With the rising cost of higher education, every tax break counts. For Australians studying in the United States, or families with dual citizenship or US tax obligations, the American Opportunity Tax Credit (AOTC) could mean significant savings. But how does the AOTC work in 2025, who qualifies, and what’s changed? Here’s a clear look at how this US tax incentive may benefit Australians abroad.
What Is the American Opportunity Tax Credit?
The American Opportunity Tax Credit is a US tax credit designed to make tertiary education more affordable. It allows eligible students (or their parents) to claim up to USD $2,500 per year for qualifying education expenses during the first four years of higher education. If the credit reduces your tax bill to zero, up to 40% (up to $1,000) may be refunded—even if you owe no tax.
- Eligible expenses include tuition, required fees, and course materials.
- Income limits (2025): The full credit is available for taxpayers with a modified adjusted gross income (MAGI) up to USD $80,000 (single) or $160,000 (married filing jointly). The credit phases out above these thresholds and disappears entirely at $90,000/$180,000.
- Claim period: The AOTC can be claimed for each eligible student for up to four tax years.
Who Can Claim the AOTC in 2025?
Australians may be surprised to learn the AOTC is not just for US citizens living in America. You may qualify if you:
- Are a US citizen or resident alien (including dual citizens with an Australian and US passport) filing a US tax return.
- Pay qualifying expenses for yourself, your spouse, or a dependent enrolled at an eligible US (or select overseas) institution.
- Have a valid Social Security Number (SSN) by the due date of your US tax return.
For Australians on student visas at US universities, you’re typically classified as a ‘nonresident alien’ for tax purposes and may not be eligible unless you meet the ‘substantial presence’ test or have US citizenship/residency.
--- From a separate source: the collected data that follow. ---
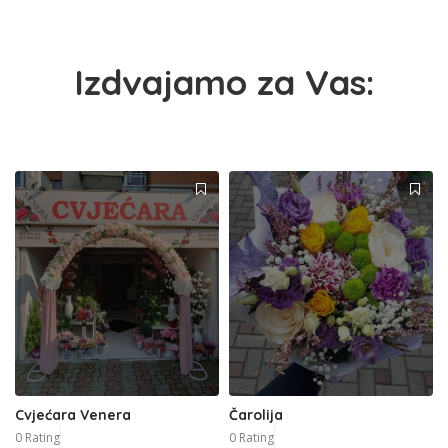
Izdvajamo za Vas:
Cvjećara Venera
Čarolija
0 Rating
0 Rating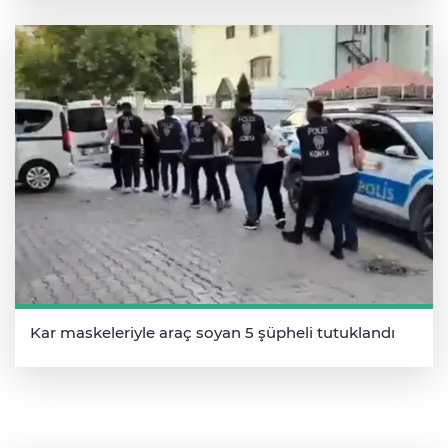
Kar maskeleriyle araç soyan 5 şüpheli tutuklandı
However, dual citizens and green card holders often qualify and can benefit substantially.
2025 Updates: What’s New for the AOTC?
For the 2025 tax year, the core structure of the AOTC remains unchanged, but there are a few policy tweaks and reminders:
- Indexation of income thresholds: While the AOTC’s income phaseout limits have not shifted, there’s renewed discussion in the US Congress about indexing these thresholds to inflation—keep an eye out for future changes.
- Remote learning and eligible expenses: As online degrees become more common, the IRS has clarified that course materials, software, and technology required for coursework remain eligible expenses, as long as they’re mandatory for enrolment or attendance.
- Filing requirement: You must file IRS Form 8863 with your US tax return to claim the AOTC. The IRS continues to crack down on ineligible claims, so keep all receipts and proof of enrolment.
Example: Sarah, an Australian-American dual citizen, is studying environmental science at a US university in 2025. She pays $12,000 in tuition and $800 for required textbooks. Because her MAGI is $70,000, she qualifies for the full AOTC and can reduce her US tax bill by $2,500. If her tax owed is less than the credit, she may receive part of the credit as a refund.
Practical Tips for Australians with US Ties
- Check institution eligibility: Most accredited US colleges and universities qualify, as do some recognised overseas institutions—check the US Department of Education’s database.
- Keep records: Save receipts, payment confirmations, and course syllabi in case of an IRS audit.
- Coordinate with other tax benefits: You can’t double-dip with the Lifetime Learning Credit or use the same expenses for multiple education credits.
- Understand residency rules: If you’re an Australian resident for tax but a US citizen, you may have dual filing obligations—ensure you claim the AOTC only on your US return.
Should You Rely on the AOTC?
The AOTC remains one of the most generous US education tax credits, especially for families with students in their first four years of study. For Australians with US tax obligations, it can ease the financial burden of American tertiary education, whether you’re studying in the States or supporting a dependent abroad.